Field house facility gets go ahead at GHS
Published 12:00 am Saturday, May 19, 2007
The quest to improve the athletic facilities at Greenville High School took another positive step Wednesday as Butler County Schools Superintendent Mike Looney approved the initial plans for building a field house/indoor practice facility.
Looney met with the architect firm of Goodwin, Mills and Cawood, Greenville head football coach Bryant Vincent and Greenville Principal Kathy Murphy Thursday for about an hour to discuss details of building a field house/indoor practice facility at Greenville High School and Looney gave the architect firm the “go ahead” to proceed with drawing up the plans for the facility.
In addition to the indoor facility, plans are underway to build a track around the existing practice field behind Greenville High School while also resurfacing the practice field.

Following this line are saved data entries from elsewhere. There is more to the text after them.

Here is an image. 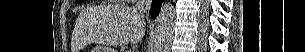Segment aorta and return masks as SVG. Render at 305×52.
Masks as SVG:
<instances>
[{"mask_svg": "<svg viewBox=\"0 0 305 52\" xmlns=\"http://www.w3.org/2000/svg\"><path fill=\"white\" fill-rule=\"evenodd\" d=\"M174 23V6L171 3H165L157 17L150 52H169L170 43L173 40Z\"/></svg>", "mask_w": 305, "mask_h": 52, "instance_id": "762f6f07", "label": "aorta"}]
</instances>
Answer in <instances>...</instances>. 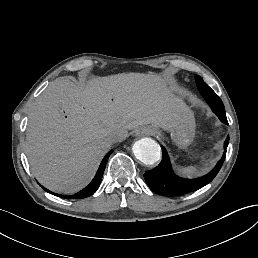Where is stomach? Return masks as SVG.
I'll list each match as a JSON object with an SVG mask.
<instances>
[{"label":"stomach","mask_w":258,"mask_h":258,"mask_svg":"<svg viewBox=\"0 0 258 258\" xmlns=\"http://www.w3.org/2000/svg\"><path fill=\"white\" fill-rule=\"evenodd\" d=\"M138 130H143L150 135L158 136L163 141L170 140L179 149H186L195 139V117L190 106L182 100L177 115V124L170 129V137L166 136L157 126L146 125Z\"/></svg>","instance_id":"0dacf381"}]
</instances>
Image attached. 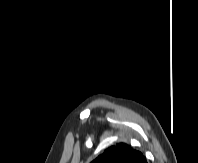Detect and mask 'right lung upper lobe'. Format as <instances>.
Instances as JSON below:
<instances>
[{
    "label": "right lung upper lobe",
    "instance_id": "cb5924a9",
    "mask_svg": "<svg viewBox=\"0 0 198 163\" xmlns=\"http://www.w3.org/2000/svg\"><path fill=\"white\" fill-rule=\"evenodd\" d=\"M91 163H147L144 155L125 143L107 148Z\"/></svg>",
    "mask_w": 198,
    "mask_h": 163
}]
</instances>
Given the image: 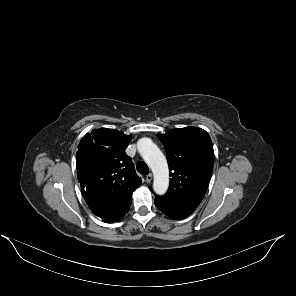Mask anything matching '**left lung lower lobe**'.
Here are the masks:
<instances>
[{"label": "left lung lower lobe", "instance_id": "obj_1", "mask_svg": "<svg viewBox=\"0 0 296 296\" xmlns=\"http://www.w3.org/2000/svg\"><path fill=\"white\" fill-rule=\"evenodd\" d=\"M154 203L164 214H166L172 219H183L189 216L194 211V209H181V208L168 207L161 204L156 199L154 200Z\"/></svg>", "mask_w": 296, "mask_h": 296}]
</instances>
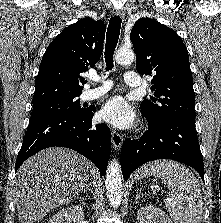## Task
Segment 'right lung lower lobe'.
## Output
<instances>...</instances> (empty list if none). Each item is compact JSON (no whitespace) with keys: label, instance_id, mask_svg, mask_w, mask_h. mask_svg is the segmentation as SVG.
Returning <instances> with one entry per match:
<instances>
[{"label":"right lung lower lobe","instance_id":"right-lung-lower-lobe-1","mask_svg":"<svg viewBox=\"0 0 221 223\" xmlns=\"http://www.w3.org/2000/svg\"><path fill=\"white\" fill-rule=\"evenodd\" d=\"M95 108L80 114H49L30 120L15 171L42 149L61 146L73 149L91 160L105 175L111 153V132L106 124L92 125Z\"/></svg>","mask_w":221,"mask_h":223}]
</instances>
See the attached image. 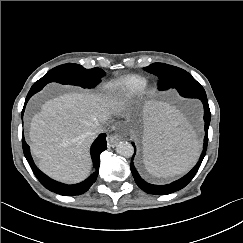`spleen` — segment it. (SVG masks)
Returning <instances> with one entry per match:
<instances>
[{
    "mask_svg": "<svg viewBox=\"0 0 243 243\" xmlns=\"http://www.w3.org/2000/svg\"><path fill=\"white\" fill-rule=\"evenodd\" d=\"M140 116L146 170L157 177L187 171L197 160L200 143L186 118L156 99L142 105Z\"/></svg>",
    "mask_w": 243,
    "mask_h": 243,
    "instance_id": "obj_1",
    "label": "spleen"
}]
</instances>
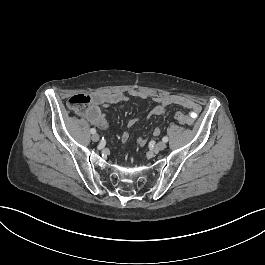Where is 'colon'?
Here are the masks:
<instances>
[{
	"instance_id": "colon-1",
	"label": "colon",
	"mask_w": 265,
	"mask_h": 265,
	"mask_svg": "<svg viewBox=\"0 0 265 265\" xmlns=\"http://www.w3.org/2000/svg\"><path fill=\"white\" fill-rule=\"evenodd\" d=\"M91 101V98L89 96V94L85 93V92H81L71 98H69L67 105L69 107V109L73 110V111H77L79 109H81L82 107H85L87 105H89ZM176 119L179 123L187 125L190 123V118L183 114V113H177L176 114ZM111 130H114L115 128L113 127H109Z\"/></svg>"
}]
</instances>
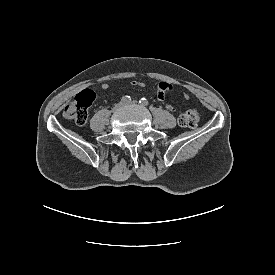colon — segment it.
<instances>
[{
	"label": "colon",
	"instance_id": "1",
	"mask_svg": "<svg viewBox=\"0 0 275 275\" xmlns=\"http://www.w3.org/2000/svg\"><path fill=\"white\" fill-rule=\"evenodd\" d=\"M94 100L95 92L92 89L83 90L73 102L64 108V117L77 125H84L87 122L88 109ZM199 117V111L191 109L181 114L179 123L185 127H195L199 121Z\"/></svg>",
	"mask_w": 275,
	"mask_h": 275
}]
</instances>
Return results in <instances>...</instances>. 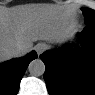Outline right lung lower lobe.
Here are the masks:
<instances>
[{"label": "right lung lower lobe", "mask_w": 95, "mask_h": 95, "mask_svg": "<svg viewBox=\"0 0 95 95\" xmlns=\"http://www.w3.org/2000/svg\"><path fill=\"white\" fill-rule=\"evenodd\" d=\"M37 57L36 52L29 55L13 59L0 65V82L2 94L16 95L20 86V81L27 69L28 64Z\"/></svg>", "instance_id": "98d812e1"}]
</instances>
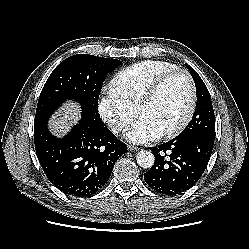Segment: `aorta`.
<instances>
[{
	"mask_svg": "<svg viewBox=\"0 0 249 249\" xmlns=\"http://www.w3.org/2000/svg\"><path fill=\"white\" fill-rule=\"evenodd\" d=\"M136 161L140 167L150 169L154 165L155 157L150 150H141L136 155Z\"/></svg>",
	"mask_w": 249,
	"mask_h": 249,
	"instance_id": "762f6f07",
	"label": "aorta"
}]
</instances>
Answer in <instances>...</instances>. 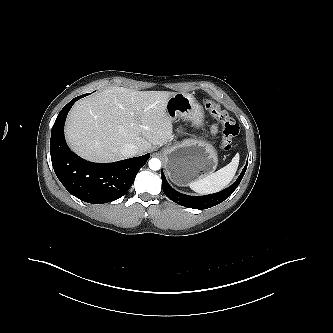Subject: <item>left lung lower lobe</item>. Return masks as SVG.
<instances>
[{
    "label": "left lung lower lobe",
    "mask_w": 333,
    "mask_h": 333,
    "mask_svg": "<svg viewBox=\"0 0 333 333\" xmlns=\"http://www.w3.org/2000/svg\"><path fill=\"white\" fill-rule=\"evenodd\" d=\"M247 164L248 161L245 167L243 168L241 174L237 178V180L231 186L214 194L205 195V196H189L179 193L168 184L164 176V173L162 172L163 191L169 199H171L172 201L176 202L179 205L192 209H207L223 202L235 191V189L238 187L245 174Z\"/></svg>",
    "instance_id": "1"
}]
</instances>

As the plans have it now, the field house/indoor facility would be built at the east end of the practice field.
The initial plans for the indoor facility has the building with two stories which include a 25-yards x 35-yards practice field, a head coaches office, offices for the assistant coaches, offensive and defensive meeting rooms, a coaches locker room, a media room, two equipment rooms, a locker room, a trainer's room, showers and toilets and a balcony overlooking the practice field.

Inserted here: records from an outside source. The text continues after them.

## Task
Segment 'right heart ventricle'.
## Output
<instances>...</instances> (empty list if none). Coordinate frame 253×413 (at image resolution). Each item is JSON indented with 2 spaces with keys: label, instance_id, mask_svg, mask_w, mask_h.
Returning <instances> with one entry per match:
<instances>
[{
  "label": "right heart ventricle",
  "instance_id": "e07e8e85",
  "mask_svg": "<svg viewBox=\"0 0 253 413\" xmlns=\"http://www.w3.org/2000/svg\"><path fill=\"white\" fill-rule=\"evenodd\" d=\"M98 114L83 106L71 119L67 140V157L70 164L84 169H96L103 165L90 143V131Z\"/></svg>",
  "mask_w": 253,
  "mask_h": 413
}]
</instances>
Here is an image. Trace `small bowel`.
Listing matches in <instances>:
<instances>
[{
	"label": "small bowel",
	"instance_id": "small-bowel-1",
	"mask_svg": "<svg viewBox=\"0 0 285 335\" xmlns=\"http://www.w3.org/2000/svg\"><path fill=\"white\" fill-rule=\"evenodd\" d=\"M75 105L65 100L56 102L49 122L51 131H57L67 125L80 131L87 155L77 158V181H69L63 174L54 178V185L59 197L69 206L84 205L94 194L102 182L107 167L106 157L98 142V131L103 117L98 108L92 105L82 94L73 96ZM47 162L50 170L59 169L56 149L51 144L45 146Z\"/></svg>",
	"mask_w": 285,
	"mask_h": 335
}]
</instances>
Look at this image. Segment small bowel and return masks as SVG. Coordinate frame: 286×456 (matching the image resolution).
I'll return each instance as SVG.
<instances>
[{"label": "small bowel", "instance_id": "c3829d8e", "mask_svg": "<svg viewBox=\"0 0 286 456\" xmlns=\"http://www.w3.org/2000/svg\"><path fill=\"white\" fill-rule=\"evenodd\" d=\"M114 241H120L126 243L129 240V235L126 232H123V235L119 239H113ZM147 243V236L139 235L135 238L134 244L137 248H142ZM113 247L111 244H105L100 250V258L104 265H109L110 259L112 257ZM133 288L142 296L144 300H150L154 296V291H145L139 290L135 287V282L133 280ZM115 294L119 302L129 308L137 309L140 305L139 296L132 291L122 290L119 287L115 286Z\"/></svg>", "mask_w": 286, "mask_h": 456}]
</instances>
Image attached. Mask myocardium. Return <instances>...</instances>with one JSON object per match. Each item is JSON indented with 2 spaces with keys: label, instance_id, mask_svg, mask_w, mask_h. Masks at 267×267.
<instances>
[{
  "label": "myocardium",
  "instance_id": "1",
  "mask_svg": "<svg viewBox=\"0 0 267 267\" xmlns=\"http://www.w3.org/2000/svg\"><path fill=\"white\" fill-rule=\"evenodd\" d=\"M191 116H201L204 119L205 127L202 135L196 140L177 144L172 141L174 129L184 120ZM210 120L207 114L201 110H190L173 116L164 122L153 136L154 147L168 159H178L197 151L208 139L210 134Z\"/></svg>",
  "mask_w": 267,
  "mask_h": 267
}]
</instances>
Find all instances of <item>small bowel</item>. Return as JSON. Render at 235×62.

“Overall, I think it is going to be as good of a field house as there is,” Vincent said. “It's going to be a first-class facility, no doubt.”

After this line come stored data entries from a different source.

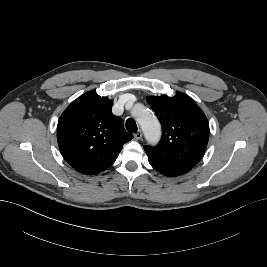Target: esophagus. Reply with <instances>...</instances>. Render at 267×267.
<instances>
[{
	"label": "esophagus",
	"mask_w": 267,
	"mask_h": 267,
	"mask_svg": "<svg viewBox=\"0 0 267 267\" xmlns=\"http://www.w3.org/2000/svg\"><path fill=\"white\" fill-rule=\"evenodd\" d=\"M136 140H140L142 138V132L139 130L137 133L134 135Z\"/></svg>",
	"instance_id": "obj_1"
}]
</instances>
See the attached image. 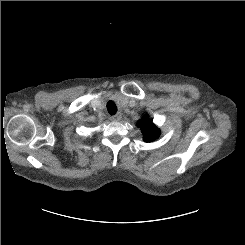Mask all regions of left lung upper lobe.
<instances>
[{
	"instance_id": "1",
	"label": "left lung upper lobe",
	"mask_w": 245,
	"mask_h": 245,
	"mask_svg": "<svg viewBox=\"0 0 245 245\" xmlns=\"http://www.w3.org/2000/svg\"><path fill=\"white\" fill-rule=\"evenodd\" d=\"M138 126L142 130L145 142L154 141L159 137V129L152 123V120H150L148 117L140 119L138 122Z\"/></svg>"
}]
</instances>
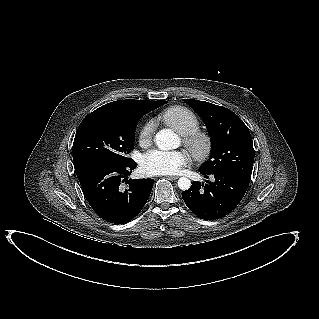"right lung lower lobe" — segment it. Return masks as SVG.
<instances>
[{
    "label": "right lung lower lobe",
    "instance_id": "obj_1",
    "mask_svg": "<svg viewBox=\"0 0 319 319\" xmlns=\"http://www.w3.org/2000/svg\"><path fill=\"white\" fill-rule=\"evenodd\" d=\"M135 167L136 163L131 160L126 165H92L77 173L85 198L103 220L124 224L144 207L153 179L128 180L129 171ZM124 181L129 185L125 190L121 188Z\"/></svg>",
    "mask_w": 319,
    "mask_h": 319
}]
</instances>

Following the meeting, Looney said just moving into the planning and drawing phase is a big step for Butler County.
Although the costs cannot be determined exactly until the planning and drawing phase is complete, the initial estimate for the indoor facility, track and field improvements combined is $2 million.
Due to the recent sales tax increase in Butler County, money for the project would come from state-issue bond funds while the tax money would go towards construction of the new Georgiana High School and improvements at all the other county schools.
Once the plans are complete, which should be done by August, the Board would need to approve them before construction could begin.
Construction would take approximately eight months.
“Our athletic programs cannot be any better than our facilities,” Looney said. “Coach (Vincent) has articulated how important it is that they have adequate facilities to continue the growth of the program.”
“This would be monumental for those players, the coaches and this community,” he added.
Vincent said the support and commitment he has gotten from Looney and the Butler County Board of Education has far exceeded his expectations and he said he is extremely excited about the possibility of the indoor facility being built.
“I'm extremely excited and rather surprised at the pace things are going,” Vincent said. “It is amazing to me the things Mr. Looney and the Board of Education have been able to do just within a year.”
“Mr. Looney and the Board of Education have a vision and I think they are bound and determined to make that vision a reality,” he added.
Looney said he has a vision for the near future of Butler County athletics, but he also has a vision for the distant future.
“My commitment is this: I want to give as much flexibility and choice to future boards and superintendents,” Looney said. “If and when the time comes (to build a stadium), I want to make sure this won't be money wasted.”
And it is that commitment that has Vincent excited about the future of Greenville athletics.
“I've never had a board and administration attack things and go after them like this board does,” Vincent said.